In the past, departments in Wisconsin’s larger cities (where most of these shootings occur) investigated their own officers. Because of this, many citizens in those cities have the perception that police investigations protect their own.

The new law (see my blog on the subject) will require a police-involved shooting investigatory team to have two investigators from outside the agency involved. One of the outside officers serves as the lead investigator.

On a very positive note for this improvement (and professionalization), the Wisconsin Professional Police Association (WPPA) favored the bill because they realized it would help build trust among citizens. This is good thinking from a statewide association that represents many of Wisconsin’s police. The president of the WPPA, Jim Palmer, stated in a recent (March, 2014) press release.

“We’ve supported a positive reform that requires agencies to call in outside departments to investigate these matters, we think it goes a long way facilitating and improving the level of trust that the public has in what law enforcement does and that’s fundamentally important.”

It turns out that the WPPA conducted a statewide poll in which they found 81% of those polled support the new law. It also showed 60% of Wisconsin’s citizens believe when officers use firearms, they are justified. The new law could help raise this percentage.

I have to say, Good work all around.  A fine collaboration between police, legislators on both sides of the aisle, concerned citizens, family members who have been tragically impacted through a police-involved shooting, and especially the tireless work of Michael Bell and his family who were awarded a $1.75 million settlement after their son was shot and killed by Kenosha police.

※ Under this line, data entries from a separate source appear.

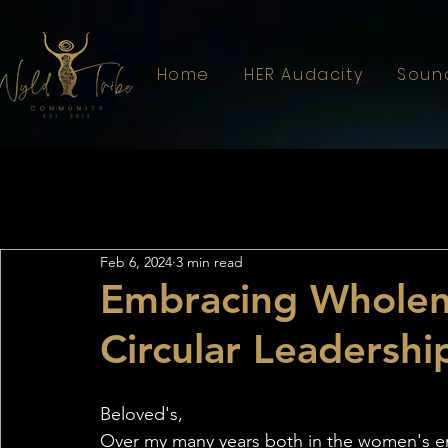
Home
HER Audacity
Soun
All Posts
Astrology
Sistahood
Feb 6, 2024
3 min read
Embracing Wholene
Circular Leadershi
Beloved's,
Over my many years both in the women's em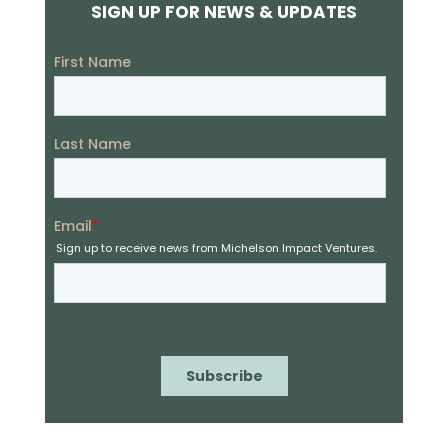
SIGN UP FOR NEWS & UPDATES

Bell and his family used that money to successfully improve the way Wisconsin police departments investigate shootings involving their own officers.

Yesterday, Governor Scott Walker signed AB 409 into law.



  1. Wisconsin may have a reputation as “progressive” but certainly not in the investigation of citical incidents involving the police. Best practive for openness and transparency has been the use of multi agency task forces to conduct these investigations. I have personally contacted incoming Madison Police Chief Mike Koval, sharing three important chartering documents with him. I have also email our mid-size agency representaive for IACP CHief Gordon Ramsay of Duluth MN PD asking him to share the same docs with other Wisconsin Chiefs.